I wrote this bulletin a while ago, after coming back from a trip to Kashmir. I think it sums up the how and why I do what I do.
I have come back from Srinagar a week ago and the voices and details of the city are still vividly present in my memory. The Dal lake, the snow-capped mountains, the windstorm that shook my last night in the city and got mingled with the lamenting voices of women praying to fight their fear.
Srinagar is not leaving me, I would like perhaps some distance, but it has decided to stay with me. The Kashmir of the almost forgotten conflict has crept under my skin.

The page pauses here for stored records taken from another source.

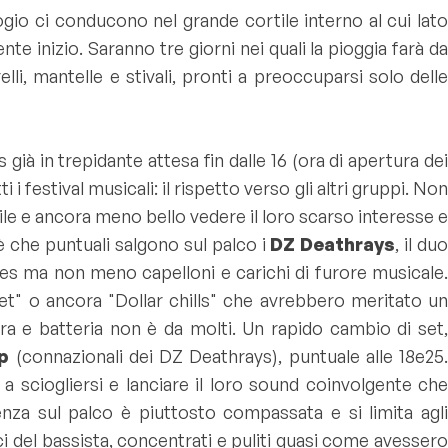
ologio ci conducono nel grande cortile interno al cui lat
te inizio. Saranno tre giorni nei quali la pioggia farà da
i, mantelle e stivali, pronti a preoccuparsi solo delle
 già in trepidante attesa fin dalle 16 (ora di apertura de
 festival musicali: il rispetto verso gli altri gruppi. Non
le e ancora meno bello vedere il loro scarso interesse e
 che puntuali salgono sul palco i
DZ Deathrays
, il du
ipes ma non meno capelloni e carichi di furore musicale.
et
" o ancora "
Dollar chills
" che avrebbero meritato u
a e batteria non è da molti. Un rapido cambio di set,
p
(connazionali dei DZ Deathrays), puntuale alle 18e25.
 sciogliersi e lanciare il loro sound coinvolgente che
za sul palco è piuttosto compassata e si limita agli
ci del bassista, concentrati e puliti quasi come avesser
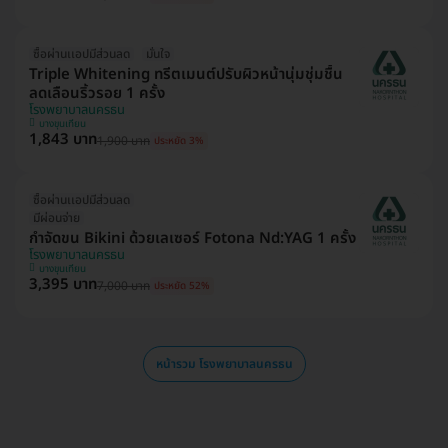
ซื้อผ่านเเอปมีส่วนลด
มั่นใจ
Triple Whitening ทรีตเมนต์ปรับผิวหน้านุ่มชุ่มชื้น
ลดเลือนริ้วรอย 1 ครั้ง
โรงพยาบาลนครธน
บางขุนเทียน
1,843 บาท
1,900 บาท
ประหยัด 3%
ซื้อผ่านเเอปมีส่วนลด
มีผ่อนจ่าย
กำจัดขน Bikini ด้วยเลเซอร์ Fotona Nd:YAG 1 ครั้ง
โรงพยาบาลนครธน
บางขุนเทียน
3,395 บาท
7,000 บาท
ประหยัด 52%
หน้ารวม โรงพยาบาลนครธน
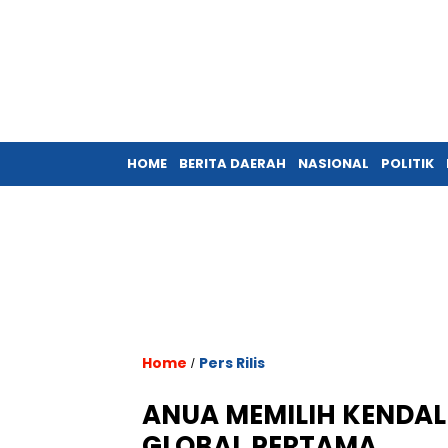
HOME
BERITA DAERAH
NASIONAL
POLITIK
Home
Pers Rilis
/
ANUA MEMILIH KENDAL
GLOBAL PERTAMA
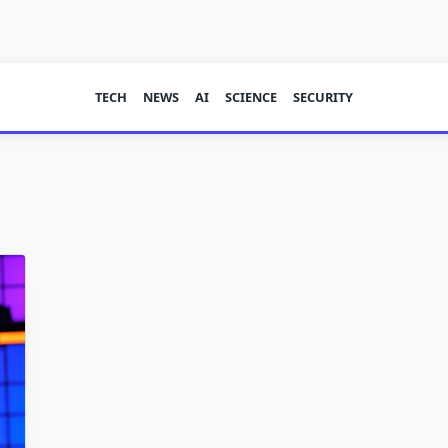
TECH
NEWS
AI
SCIENCE
SECURITY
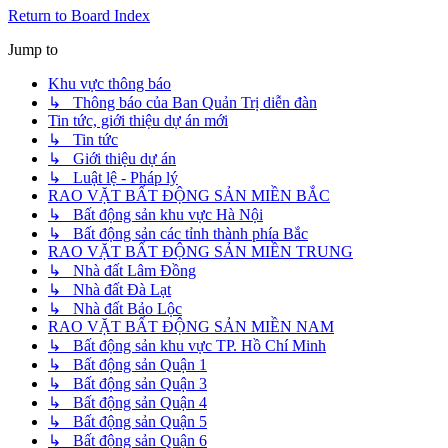
Return to Board Index
Jump to
Khu vực thông báo
↳ Thông báo của Ban Quản Trị diễn đàn
Tin tức, giới thiệu dự án mới
↳ Tin tức
↳ Giới thiệu dự án
↳ Luật lệ - Pháp lý
RAO VẶT BẤT ĐỘNG SẢN MIỀN BẮC
↳ Bất động sản khu vực Hà Nội
↳ Bất động sản các tỉnh thành phía Bắc
RAO VẶT BẤT ĐỘNG SẢN MIỀN TRUNG
↳ Nhà đất Lâm Đồng
↳ Nhà đất Đà Lạt
↳ Nhà đất Bảo Lộc
RAO VẶT BẤT ĐỘNG SẢN MIỀN NAM
↳ Bất động sản khu vực TP. Hồ Chí Minh
↳ Bất động sản Quận 1
↳ Bất động sản Quận 3
↳ Bất động sản Quận 4
↳ Bất động sản Quận 5
↳ Bất động sản Quận 6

Agha Shahid Ali, the poet who more than anyone else gave voice to the unique mixture of beauty and brutality that seems to be the essence of the Valley, has been my guide. I have looked at his Valley through the lens of his words. And Srinagar inevitably became also for me the city of daughters: where almost every man has a police record – if not as a suspect, as a spy: it seems, in fact, that there are some 170 thousand spies for a population of 10 million people – and where women make life go on, in silence, away from indiscreet gazes and the clamours of public domain.
And so it is that also the apparent quiet that surrounds Srinagar, the renewed presence of tourists, the rhetoric of the regained stability acquire a new meaning through the verses of
Agha Shahid Ali, who quotes Tacitus: solitudinem faciunt, pacem appellant – they make a desolation and call it peace.
It is not the first time that I experience this kind of desolation. It hit me in Palestine, in refugee camps in Iraq and Tunisia, in the slums of Pakistan.
But it seems that this desolation has now come back to claim a long overdue credit.
Of years of stories that I listened to, collected and preserved in my memory. Of tales of lives and places that I visited, felt and shared through my writings.
How can I do justice to so much richness and pain?
How to give proper credit to those who tell you that they feel guilty to be happy when their country is under an oppression that seems to have no end?
How do to sail in this big sea? Where is the compass that leads the path so as to preserve a sensitive eye and yet avoid pitiful sympathy? How can one tell about the power of human dignity without risking the objectifying gaze of the anthropologist who looks for truths?
Questions multiply and answers seem to slip away.
Hitting the road is the only solution I know: the source of more questions that animate the quest for more answers.
The road and a desire for care, dedication and attention – in my words and politics – towards the people and places that have told and continue telling me these stories.